Я попытался представить себе, чем занимался в эту минуту Рейли.
Кадет повел меня вниз по черной лестнице старого конторского здания. Железные перила проржавели, на лестнице воняло мочой. На первой площадке кадет повернулся ко мне, вновь обретя мужество.
— Вы под арестом, товарищ Сталин, — с нервной улыбкой произнес он.
Мой сапог врезался ему под подбородок, и я почувствовал, как сломалась его шея. Пистолет выстрелил в перила, осыпав мое лицо ржавчиной. Мальчишка рухнул спиной на лестничную площадку. Торопливо спустившись чуть ниже, я вытащил пистолет из его коченеющих пальцев и вернулся обратно в кабинет.
Позади туалета там имелось укрытие, но я воспользуюсь им только в случае крайней необходимости. Я вошел в кабинет и остановился, прислушиваясь, но лишь ветер стучал в окна. Возможно ли, что они послали за мной всего одного человека? Что-то пошло не так, или кадет явился по своей собственной инициативе, надеясь снискать доверие той стороны. Все это значило, что в любую минуту следовало ждать новых гостей.
Торопливо спустившись по парадной лестнице в холл, я осторожно вышел за дверь и заметил рядом мотоцикл, вероятно принадлежавший кадету. Я бросился к нему, сел и завел с первого толчка. Вцепившись в руль, я дал полный газ (мотор взревел), с визгом развернулся и покатил по улице, ожидая преследования.
Но на улице никого не было. Что-то пошло не так… Латышей куда-то перевели, чтобы оставить меня без защиты, но следующий шаг — мой арест и казнь — почему-то отложили. Появился лишь кадет.
Я попытался сообразить. Куда они могли отвезти Владимира Ленина? Это должен быть старый надежный дом за пределами Москвы, к югу от города. Было одно-единственное такое место. Интересно, хватит ли мне бензина?
4
Ленин находился в загородном доме и ранен был не смертельно. Его убийца тоже была здесь: ее арестовали чекисты, охранявшие Ленина на фабрике.

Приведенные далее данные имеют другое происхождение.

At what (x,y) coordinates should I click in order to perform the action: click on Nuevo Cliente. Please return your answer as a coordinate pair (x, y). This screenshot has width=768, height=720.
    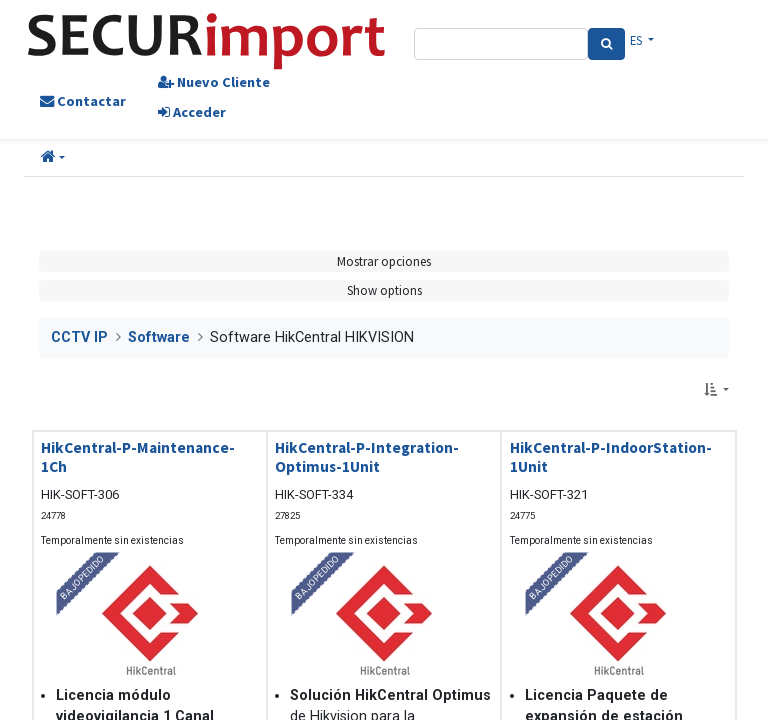
    Looking at the image, I should click on (214, 82).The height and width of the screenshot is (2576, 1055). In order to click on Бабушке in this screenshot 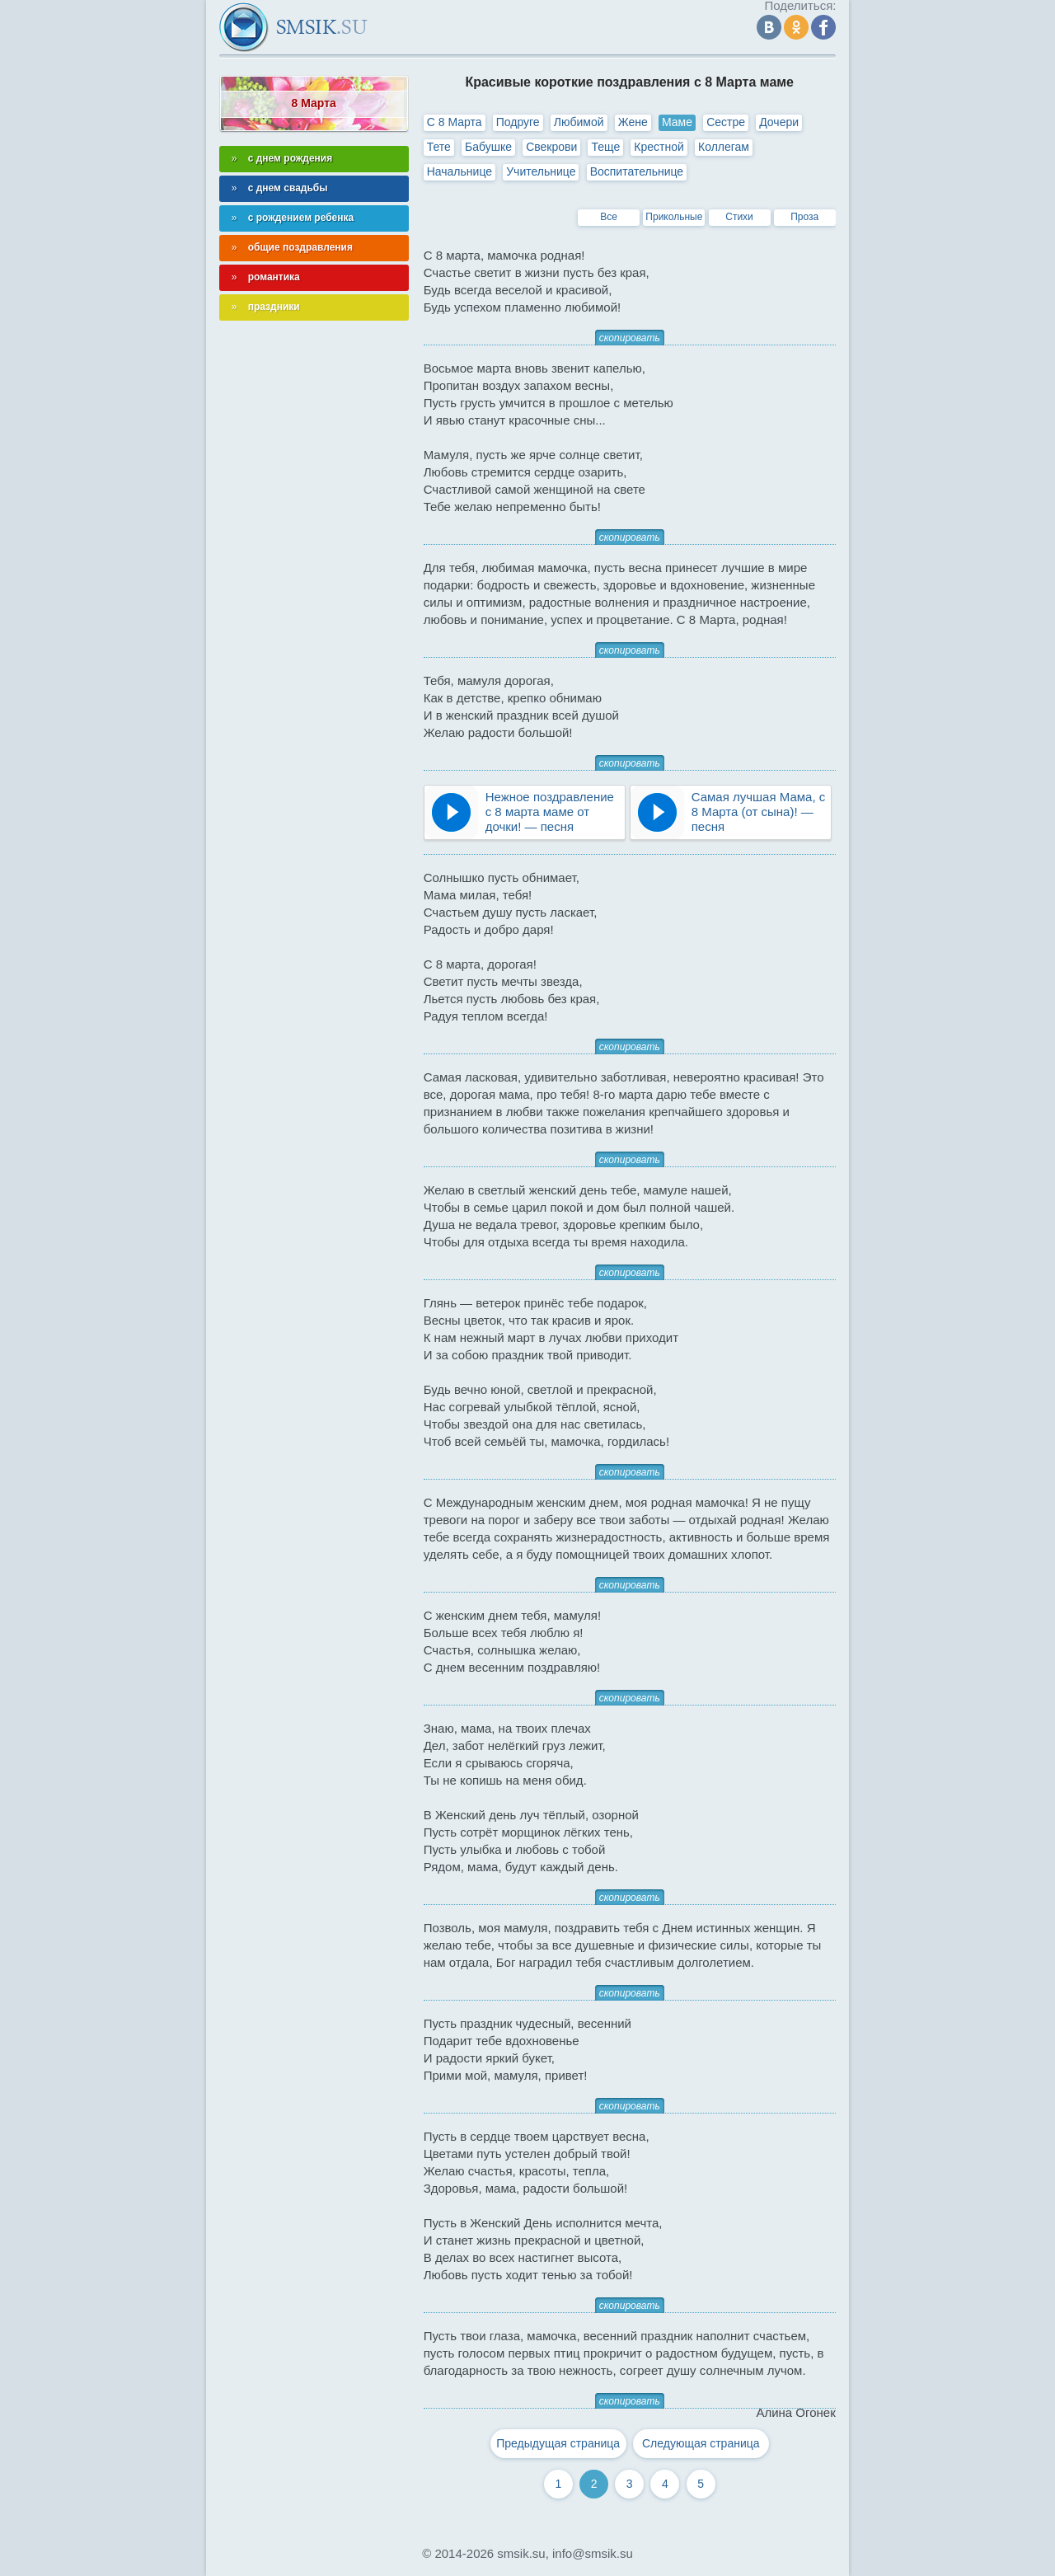, I will do `click(488, 146)`.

— Товарищ Сталин! — воскликнул Владимир Ильич, когда я присел на его койку в кабинете, уставленном полками с книгами. — Вы целы, но положение у нас безнадежное.
— Что случилось? — спросил я. Меня все еще пошатывало после езды на мотоцикле.
— Москва пала. Наши латышские стрелки дезертировали вместе с рабочими-китайцами. Почти вся Красная гвардия арестована. Эсеры присоединились к контрреволюции. Моя убийца — одна из них. Подозреваю, что мое убийство должно было стать символом их преданности. Нет ни слова от южных добровольцев Троцкого. Вряд ли мы можем что-то сделать. Не исключено, что придется бежать из страны.